RE: Cohousing, Communes, Community--Not for Profit! Please
From: Rob Sandelin (
Date: Wed, 25 May 94 12:04 CDT
 Pablo Halpern  wrote in response to a thread about developer designed 

>The problem with developers creating "cohousing" is that of establishing the
>cooperative culture.  As Stuart Staniford-Chen has already said, strangers
>moving into such a development are at the very beginning of the cohousing
>process and may fail to truly develop a community.  When potential members
>approach our group, we let them know about the hard work expected of them in
>the process of developing the community.  Will the first residents of a
>developer-created "cohousing community" be told the same thing?

This is where the whole idea of expectations plays the key role.  If 
the cultural image of cohousing is one where people work together, eat 
dinner together, and share resources to create a cooperative community 
then the cooperative culture is defined by those people making those 
expectations into their reality.  The key is broadly establishing the 
cultural image of cohousing so that consumers who want that lifestyle 
can tell the difference.  Its like knowing the difference between a 
mountain bike and a touring bike. If I want a mountain bike, I look for 
certain attributes that define it as a mountain bike and won't buy it 
at all if it doesn't have those attributes.  Housing is a much much 
more scrutinized thing and people who want cooperative housing will 
quickly see through false advertising IF THEY KNOW THE DIFFERENCE.  
That is the key,  defining the cohousing difference.

In my opinion it is also not an either / or thing.  You can have a 
little amount of cooperation or a whole lot.  Even a little bit is 
better than none.  If cohousing becomes the national marketing housing 
trend, I personally don't care if every development forms a true 
community.
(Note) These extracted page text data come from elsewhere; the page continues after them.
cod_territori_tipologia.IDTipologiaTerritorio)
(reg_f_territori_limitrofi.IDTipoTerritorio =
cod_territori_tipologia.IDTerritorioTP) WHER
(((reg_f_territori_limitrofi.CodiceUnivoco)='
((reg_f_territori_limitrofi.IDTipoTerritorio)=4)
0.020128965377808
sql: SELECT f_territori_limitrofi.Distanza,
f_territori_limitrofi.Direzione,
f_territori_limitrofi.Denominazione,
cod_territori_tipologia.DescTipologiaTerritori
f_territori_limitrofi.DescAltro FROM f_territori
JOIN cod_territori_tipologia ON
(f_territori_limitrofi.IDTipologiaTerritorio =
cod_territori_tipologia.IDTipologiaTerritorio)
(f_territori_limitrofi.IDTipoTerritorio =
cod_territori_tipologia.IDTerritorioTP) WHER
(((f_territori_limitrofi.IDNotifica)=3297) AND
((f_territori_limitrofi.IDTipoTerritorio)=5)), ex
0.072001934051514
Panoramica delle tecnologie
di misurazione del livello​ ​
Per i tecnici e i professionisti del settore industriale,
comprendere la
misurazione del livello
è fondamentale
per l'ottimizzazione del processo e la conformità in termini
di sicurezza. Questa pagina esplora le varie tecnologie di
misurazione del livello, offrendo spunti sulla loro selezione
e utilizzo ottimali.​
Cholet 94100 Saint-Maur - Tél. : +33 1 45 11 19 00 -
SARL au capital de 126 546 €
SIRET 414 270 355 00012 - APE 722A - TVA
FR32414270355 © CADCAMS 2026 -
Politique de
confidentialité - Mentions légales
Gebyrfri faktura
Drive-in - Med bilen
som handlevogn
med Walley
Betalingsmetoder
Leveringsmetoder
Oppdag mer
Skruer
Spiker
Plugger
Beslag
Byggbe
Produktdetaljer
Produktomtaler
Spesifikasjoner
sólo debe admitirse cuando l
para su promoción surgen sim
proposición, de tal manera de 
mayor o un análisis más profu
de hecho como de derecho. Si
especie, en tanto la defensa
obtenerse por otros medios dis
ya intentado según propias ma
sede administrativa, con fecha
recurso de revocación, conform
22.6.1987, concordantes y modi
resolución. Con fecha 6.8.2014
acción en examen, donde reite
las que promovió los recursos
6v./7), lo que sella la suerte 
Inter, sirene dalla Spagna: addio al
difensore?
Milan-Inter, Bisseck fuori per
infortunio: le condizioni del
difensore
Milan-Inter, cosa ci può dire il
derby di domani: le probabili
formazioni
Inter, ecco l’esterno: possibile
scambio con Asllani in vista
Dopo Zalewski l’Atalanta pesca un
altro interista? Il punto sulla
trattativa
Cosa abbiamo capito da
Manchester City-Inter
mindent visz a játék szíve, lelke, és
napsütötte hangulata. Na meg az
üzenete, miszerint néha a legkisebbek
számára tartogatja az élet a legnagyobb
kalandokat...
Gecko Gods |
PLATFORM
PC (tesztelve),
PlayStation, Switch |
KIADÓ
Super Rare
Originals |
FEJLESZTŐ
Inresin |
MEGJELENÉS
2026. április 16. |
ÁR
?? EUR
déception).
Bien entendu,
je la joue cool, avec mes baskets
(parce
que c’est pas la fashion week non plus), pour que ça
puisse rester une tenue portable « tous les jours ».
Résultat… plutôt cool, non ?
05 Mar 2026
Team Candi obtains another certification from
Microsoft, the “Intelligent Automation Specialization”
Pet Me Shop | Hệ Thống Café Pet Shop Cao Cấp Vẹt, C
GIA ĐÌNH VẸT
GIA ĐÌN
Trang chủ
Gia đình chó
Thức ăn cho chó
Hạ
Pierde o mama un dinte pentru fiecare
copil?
Even a little bit of working together cooperatively is a 
great place to start and starting small and working up to more 
cooperation seems to be a good beginning, especially if the tools and 
processes are easily accessible.

Why can't every housing development have some social design built into 
it? Even if todays residents aren't interested maybe tomorrow's will be 
and it is up to us, the pioneers who are going whole hog in cooperative 
endeavor to show the rest of the country the benefits and strengths of 
what we are doing. Even if only a small amount of it is adopted, in my 
opinion, that is great progress.

If I had say 100 grand to spend I'd put full page color ads describing 
cohousing in magazines like Ladies home journal and Redbook.  The more 
we can get into the mainstream culture and show the benefits and sanity 
of living cooperatively the better.  Again, not everyone will go whole 
hog, but even if they do only get together with their neighbors once a 
year, that is a starting place. The trick is to make them want it, and 
I think that is where the imagery of advertising can be used to its 
full effect to make people realize that their isolated, estranged 
reality is no longer good enough.  Once that happens, developers will 
start changing the way they create housing and that will benefit 
everyone, whether they call it cohousing or not.